[net.bugs.4bsd] Kernel stack too small

damonp@teklds.UUCP (Damon Permezel) (11/07/84)

Index:	/sys/sys/sys_process.c 4.2BSD

Description:
	If a user is tracing a programme that just happens to be blocked
	on a tty write and it has a signal pending and it had a file open
	that has a link count <= 0 and it has some stuff in it and his action
	in the debugger causes the debugger to kill the process, the
	system dies of a "KSP invalid" panic.

Repeat-By:
/*
 * try to crash this sucker
 *
 * run this on a tty (mine was through a dmf, no guarantees for other ttys)
 * and hit '^S' when asked to.  Wait a few minutes then try '^Q' to see
 * if your system is still there. If so, try a few more '^S's.  Works
 * every time for me on VAXen.
 *
 * note that the pipe stuff is irrelevant.  I tried to get it to block on a
 * write on a pipe in the child, but that didn't kill it.
 */
#include <signal.h>
#include <sys/file.h>

main() {
    int ret, _pipe[2], pid, i;

    for (i = 0;; ++i) {
        ret = pipe(_pipe);
        if (ret < 0) {
            perror("pipe");
            exit();
        }
        switch (pid = fork()) {
            case -1:
                perror("fork");
                exit();

            case 0:     /* child    */
                close(_pipe[0]);
                child(_pipe[1]);
                break;

            default:    /* parent   */
                daddy(pid);
                break;
        }
        close(_pipe[0]);
        close(_pipe[1]);
        printf("%d\n", i);
    }
}

/*
 * child - child process
 *
 * declare myself traceable, open a temp file, write as much data
 * as possible to the parent.
 * wait to die
 */
child(pipe) {
    int ret, i, fd;
    char buf[4096];

    ptrace(0);      /* allow for trace: (not sure whats needed here)    */

    unlink("/tmp/dap");
    ret = fd = open("/tmp/dap", O_WRONLY | O_CREAT);
    if (ret < 0) {
        perror("child: open");
        exit();
    }
    unlink("/tmp/dap");
    for (i=0; i<1024; ++i)
        write(fd, buf, sizeof(buf));

    while (1) {
        printf("Child: Hit ^S.#########################################\n");
    }
}

/*
 * daddy -  parent process
 *
 * trace the child. allow it to run for a bit, then kill it.
 */
daddy(pid) {
    int ret;

    sleep(30);          /* sleep 30 seconds */
    kill(pid, SIGINT);
    ptrace(8, pid);
    while ((ret = wait(0)) != pid)
        if (ret < 0) {
            perror("parent: wait");
            exit();
        }
}
Fix:
	I suppose that rather than add another page to each process'
	kernel stack region, (increase UPAGES) or do silly things to try to grow
	it in the rare instances that the above bug is encountered (a user crashed
	one machine about 3 times one weekend trying to debug a programme)
	the easiest thing to do is assign to the stack pointer just before
	calling exit() in procxmt(), the "case 8:" case statement.
	Since exit() never returns, direct assignment to the KSP of the
	base of the process' kernel stack should work fine.

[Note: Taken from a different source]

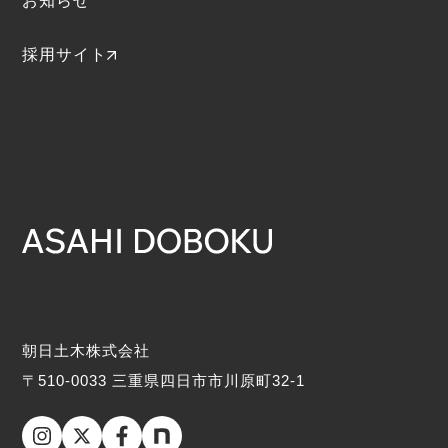
お知らせ
採用サイト
朝日土木株式会社
〒510-0033 三重県四日市市川原町32-1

	The KSP can be assigned to by doing a

		movab	_u+NBGP*UPAGES,sp

	on a VAX. (Perhaps this should be done in exit(), to catch any
	other potential problem areas)

	Agreed, this is gross and disgusting, but i'd rather not be burdened
	with another page being allocated to every process in the system
	just to catch this rare occurance.

	If anyone has a better solution, please let me know.